• **Material provided**
****************

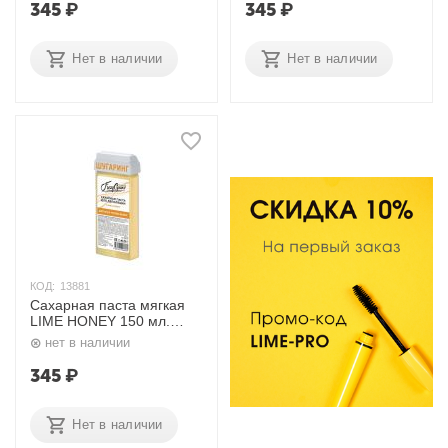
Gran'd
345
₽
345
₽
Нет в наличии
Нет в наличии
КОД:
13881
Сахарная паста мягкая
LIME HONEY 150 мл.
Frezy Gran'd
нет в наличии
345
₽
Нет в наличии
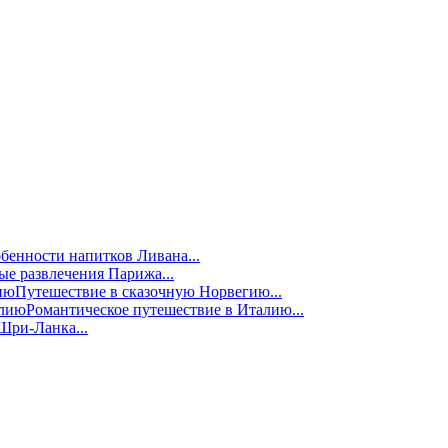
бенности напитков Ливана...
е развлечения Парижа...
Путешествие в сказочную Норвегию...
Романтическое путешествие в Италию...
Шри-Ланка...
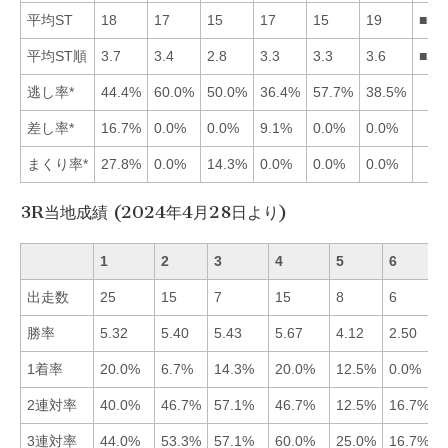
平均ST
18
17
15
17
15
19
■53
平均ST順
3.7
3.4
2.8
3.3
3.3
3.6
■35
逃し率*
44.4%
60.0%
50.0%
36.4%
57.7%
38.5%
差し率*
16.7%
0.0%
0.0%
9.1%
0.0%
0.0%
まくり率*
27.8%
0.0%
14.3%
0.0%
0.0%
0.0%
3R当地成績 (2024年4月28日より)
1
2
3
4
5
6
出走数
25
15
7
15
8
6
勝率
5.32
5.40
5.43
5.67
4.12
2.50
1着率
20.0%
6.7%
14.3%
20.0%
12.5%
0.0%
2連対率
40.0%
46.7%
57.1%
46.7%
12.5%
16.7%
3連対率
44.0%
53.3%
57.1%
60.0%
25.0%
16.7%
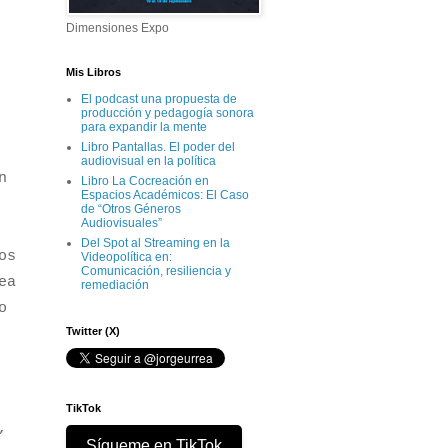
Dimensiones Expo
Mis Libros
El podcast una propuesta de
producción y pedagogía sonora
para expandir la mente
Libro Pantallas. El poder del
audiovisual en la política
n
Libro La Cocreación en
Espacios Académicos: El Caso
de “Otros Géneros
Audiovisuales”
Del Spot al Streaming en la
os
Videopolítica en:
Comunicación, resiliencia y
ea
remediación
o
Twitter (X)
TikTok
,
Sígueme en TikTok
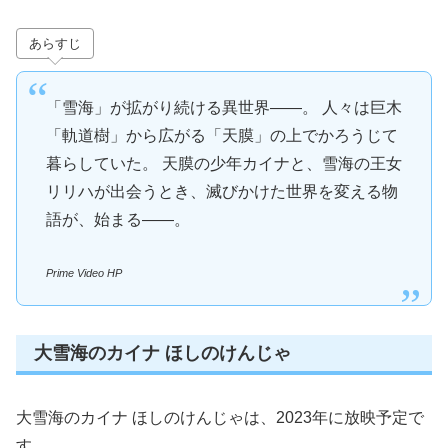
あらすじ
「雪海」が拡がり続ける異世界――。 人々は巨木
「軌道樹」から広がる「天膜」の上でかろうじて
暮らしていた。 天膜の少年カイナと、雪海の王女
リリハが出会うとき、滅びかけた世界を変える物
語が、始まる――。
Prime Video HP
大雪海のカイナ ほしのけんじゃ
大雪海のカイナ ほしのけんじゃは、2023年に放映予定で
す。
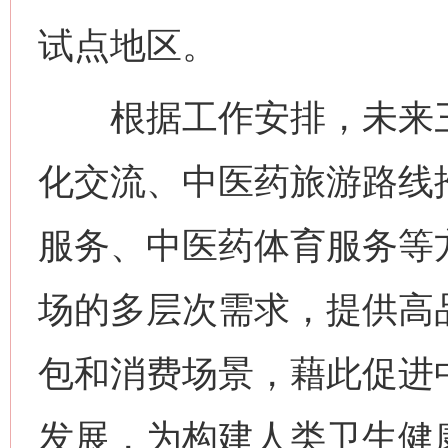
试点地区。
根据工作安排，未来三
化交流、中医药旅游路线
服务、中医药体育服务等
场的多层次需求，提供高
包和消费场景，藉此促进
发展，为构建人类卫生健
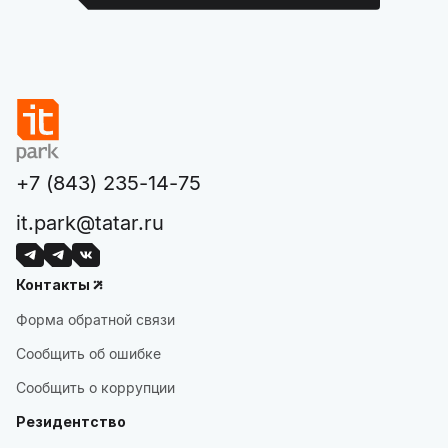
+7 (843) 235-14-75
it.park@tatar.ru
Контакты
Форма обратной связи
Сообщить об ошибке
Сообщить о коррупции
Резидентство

****************

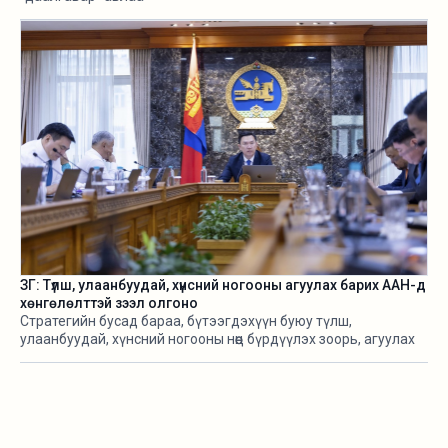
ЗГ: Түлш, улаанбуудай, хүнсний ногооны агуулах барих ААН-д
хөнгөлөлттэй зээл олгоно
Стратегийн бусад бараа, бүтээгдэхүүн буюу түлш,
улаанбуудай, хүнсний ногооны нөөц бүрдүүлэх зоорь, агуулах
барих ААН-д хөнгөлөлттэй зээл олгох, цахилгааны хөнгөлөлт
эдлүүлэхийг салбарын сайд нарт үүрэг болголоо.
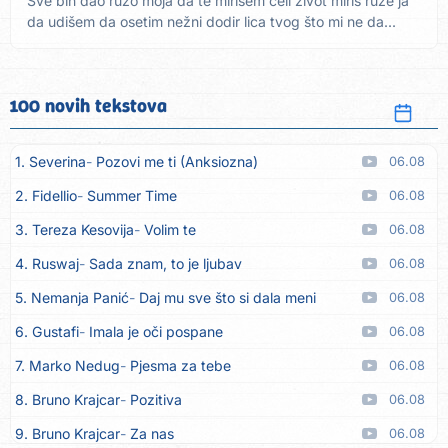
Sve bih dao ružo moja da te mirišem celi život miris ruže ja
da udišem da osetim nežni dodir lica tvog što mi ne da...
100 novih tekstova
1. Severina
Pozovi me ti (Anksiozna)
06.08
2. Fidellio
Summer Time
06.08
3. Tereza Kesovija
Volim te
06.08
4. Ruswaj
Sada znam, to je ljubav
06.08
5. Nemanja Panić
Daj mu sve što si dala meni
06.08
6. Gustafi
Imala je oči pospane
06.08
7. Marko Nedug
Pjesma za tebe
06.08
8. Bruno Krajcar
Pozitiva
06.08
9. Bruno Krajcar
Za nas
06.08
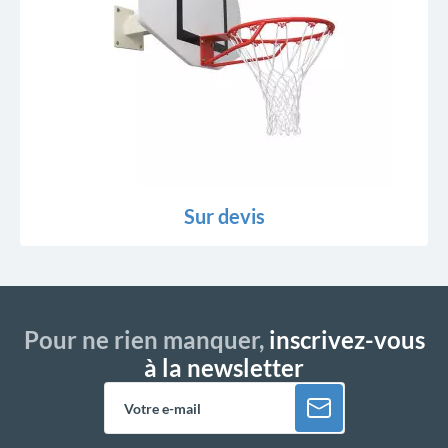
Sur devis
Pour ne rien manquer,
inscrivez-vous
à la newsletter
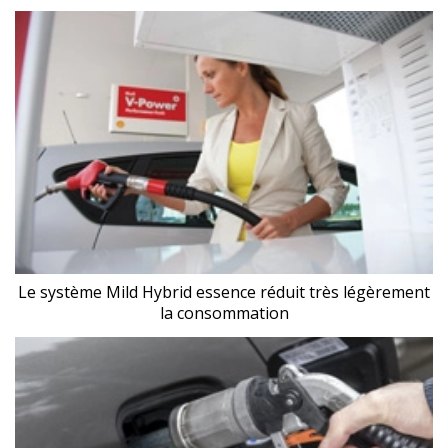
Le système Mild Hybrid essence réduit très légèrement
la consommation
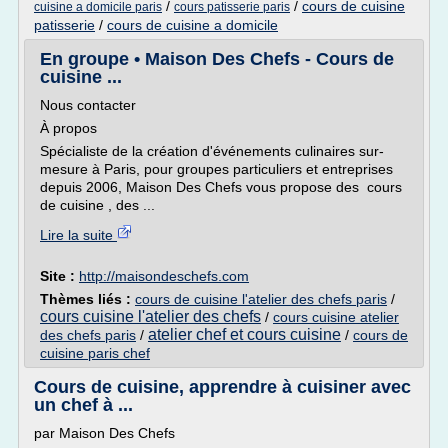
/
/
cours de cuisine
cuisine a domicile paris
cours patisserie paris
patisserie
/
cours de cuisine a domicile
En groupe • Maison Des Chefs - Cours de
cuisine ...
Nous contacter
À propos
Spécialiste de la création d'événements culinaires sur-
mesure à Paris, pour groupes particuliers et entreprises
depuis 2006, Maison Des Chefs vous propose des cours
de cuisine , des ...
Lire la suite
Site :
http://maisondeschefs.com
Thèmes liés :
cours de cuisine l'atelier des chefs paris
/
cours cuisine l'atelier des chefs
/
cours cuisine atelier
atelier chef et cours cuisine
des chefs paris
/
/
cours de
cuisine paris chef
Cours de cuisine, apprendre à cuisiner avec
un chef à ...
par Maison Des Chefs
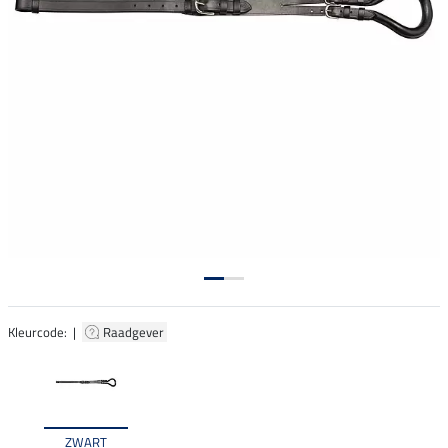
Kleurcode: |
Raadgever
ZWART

****************

• **What is required**
Pull out every line in the material above where "барих" occurs.

• **Result of this exercise**
ЗГ: Түлш, улаанбуудай, хүнсний ногооны агуулах барих ААН-д
барих ААН-д хөнгөлөлттэй зээл олгох, цахилгааны хөнгөлөлт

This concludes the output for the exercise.